IT is a familiar story. A political party, thinking it can take on the country’s all-powerful establishment, crosses a red line and quickly finds itself losing a ruthless, one-sided war of attrition. One by one, its leaders are picked out and isolated. They may find themselves being summoned by powerful officials. Others are picked up in unmarked vehicles.
Those in hiding learn their families are facing harassment. Ominous phone calls from untraceable numbers and blackmail are par for the course. There is no respite, and the unspoken message, hardened over years and years of such forces operating with complete impunity, is that no one — no judge, no lawyer, no rights organisation — is coming to help. The only way out is to do exactly what you are told.

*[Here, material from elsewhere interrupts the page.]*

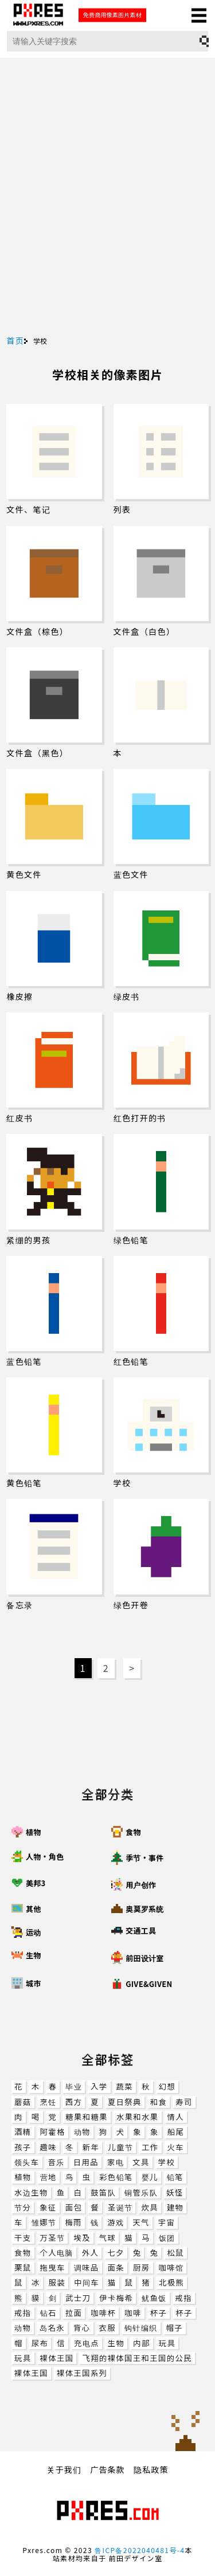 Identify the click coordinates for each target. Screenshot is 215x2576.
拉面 (73, 2312)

Shireen Mazari’s departure from both party and politics yesterday would have come as a major blow to the PTI. Ms Mazari said she is in poor health, and that the recent loss of her husband has taken a heavy toll on her family. It is a huge hit nonetheless. It is the core of political parties that provides stability in the face of efforts to break it.
The loss of second- and third-tier leaders can be overcome, but an important lieutenant breaking ranks may prove deeply demoralising for a party. Perhaps the PTI should take comfort in knowing that it is not the first to suffer such humiliation at the hands of the state.
The PML-N recently suffered the same before the 2018 general election; earlier, at the turn of the century, an entire party, the PML-Q, was carved out from its ranks, yet it survived and thrived.
While it nurses its wounds, the PTI’s present experiences should give rise to some empathy within its ranks for political opponents. Mr Khan’s party may finally appreciate the need for a Charter of Democracy.
Lastly, it has been greatly disappointing to note that some supporters of the PDM have been exulting in the manner in which the PTI is being cut to size. In Pakistani politics, what goes around, comes around — and, if history is any indication, what we are seeing going around today is not going to take too long to come around to bite those celebrating.
Already this government has ceded so much space to unelected forces that it will be extremely difficult for anyone to wrest back control. The country is in the depths of economic, social and political despair, and more misery awaits.
The ruling parties should ask themselves: will it be easier or more difficult to fix Pakistan’s many crises with the citizenry continuing to grow increasingly resentful over being disenfranchised by the state? They may find the answer to be a rather sobering one.